Aside from that, I’m also writing my next novel. I was writing a novel on King Arthur set in the 21st century but I threw it away; it was so ugly. Then, I thought of my life in the US. And why not continue the life of Danilo Cruz, the main character in my first novel, Riverrun, and set it in the US? Many things happened to me in the US and I haven’t written about it. The next novel, a continuation of “Riverrun,” is set in New York where the main character is studying and working.
I think it will be a funnier novel, less literary, and more like a romantic page-turner. When I lived in New Jersey and New York City 20 years ago, I was like, “This is so strange.” I felt like Alice sliding down that rabbit hole and entering, as they say in Disney, a whole new world. But I liked it. My second novel will still be a gay romance but it will also deal with racism and immigration but handled in an entertaining manner.

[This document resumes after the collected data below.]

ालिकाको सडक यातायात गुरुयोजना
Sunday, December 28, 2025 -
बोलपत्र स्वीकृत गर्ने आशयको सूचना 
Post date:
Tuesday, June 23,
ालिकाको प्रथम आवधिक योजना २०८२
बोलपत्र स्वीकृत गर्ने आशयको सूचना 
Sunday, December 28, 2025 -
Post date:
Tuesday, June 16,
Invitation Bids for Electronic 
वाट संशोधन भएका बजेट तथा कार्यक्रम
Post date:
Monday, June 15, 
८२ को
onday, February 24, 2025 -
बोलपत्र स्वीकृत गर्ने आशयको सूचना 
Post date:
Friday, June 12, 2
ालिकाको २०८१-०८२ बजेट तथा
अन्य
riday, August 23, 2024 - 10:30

I’ve done a detailed chapter-by-chapter outline of the novel and I’ve written 100 pages. If I can find the time to write it, I will finish it. Maybe in December. I’m trying to write, despite the slow internet in the country and the people’s many demands on my time.
I’ve also been reviewing Boys’ Love shows on my Danton Remoto YouTube channel. I love some of these BL shows. I lived in Thailand briefly. The context of Thailand is a Buddhist culture. It’s not as judgmental as our Catholic culture, so there’s more leeway and space for them. But, except in the last 10 years, the only accepted gays in Thailand were the katoey. The katoey is the bakla in the Philippines: the beauty-parlor gays, the impersonators, the entertainers. People like Kao in “The Dark Blue Kiss” couldn’t come out. If I may say so, these BLs help me contextualize my New York novel in terms of the pacing and dialogue. The thrill and romantic factors in these shows are spaced out evenly.

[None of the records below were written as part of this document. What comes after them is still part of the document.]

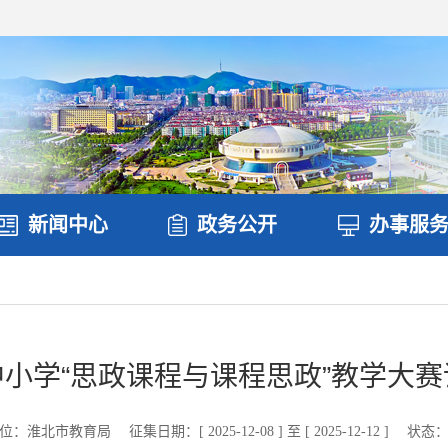
新闻中心
政务公开
办事服
小学“思政课程与课程思政”教学大
位：淮北市教育局
征集日期：[ 2025-12-08 ] 至 [ 2025-12-12 ]
状态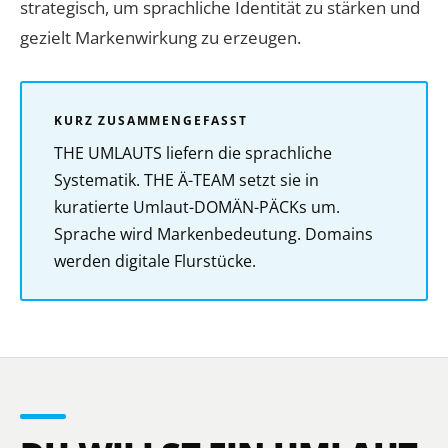
strategisch, um sprachliche Identität zu stärken und
gezielt Markenwirkung zu erzeugen.
KURZ ZUSAMMENGEFASST
THE UMLAUTS liefern die sprachliche
Systematik. THE Ä-TEAM setzt sie in
kuratierte Umlaut-DOMÄN-PÄCKs um.
Sprache wird Markenbedeutung. Domains
werden digitale Flurstücke.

What these BLs have done in the last three years in Southeast Asia is to open discussions about homosexuality beyond stereotypes. Gone are the swishy characters who are brainless, those stereotyped gays who are objects of fun. Now, we have young intelligent men. But of course, they focus on straight-acting men. That’s why it’s really a fantasy. But fantasy has a role in everyday life. These BL shows have helped a lot of people during the pandemic. It’s really a crushing reality that you cannot leave the house; you cannot leave the country.

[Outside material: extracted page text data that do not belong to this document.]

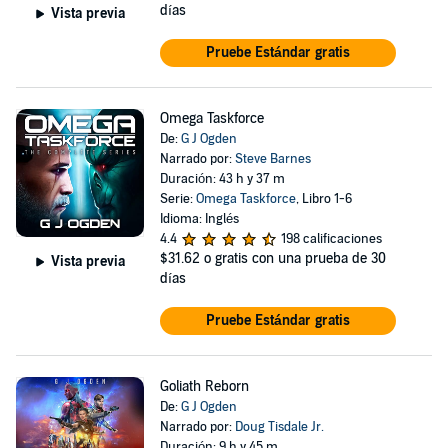
días
Vista previa
Pruebe Estándar gratis
Omega Taskforce
De:
G J Ogden
Narrado por:
Steve Barnes
Duración: 43 h y 37 m
Serie:
Omega Taskforce
, Libro 1-6
Idioma: Inglés
4.4
198 calificaciones
$31.62
o gratis con una prueba de 30
Vista previa
días
Pruebe Estándar gratis
Goliath Reborn
De:
G J Ogden
Narrado por:
Doug Tisdale Jr.
Duración: 9 h y 45 m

Aside from teaching and writing my novel, I still do online tutorials in Creative Writing. I also just finished translating into Filipino the poems in English of Quintin Jose Pastrana done in the traditional ambahan style of Mindoro. The Far Eastern University Press will publish this book before December turns. And, yes, I also edited the manuscript of someone who might run for president in the May 2022 elections.
Now that is another matter that looms large in the Filipino imagination, given the impending loss of The President with the Orange Hair.
Published in my column, “Lodestar,” at the Philippine STAR. 7 November 2020.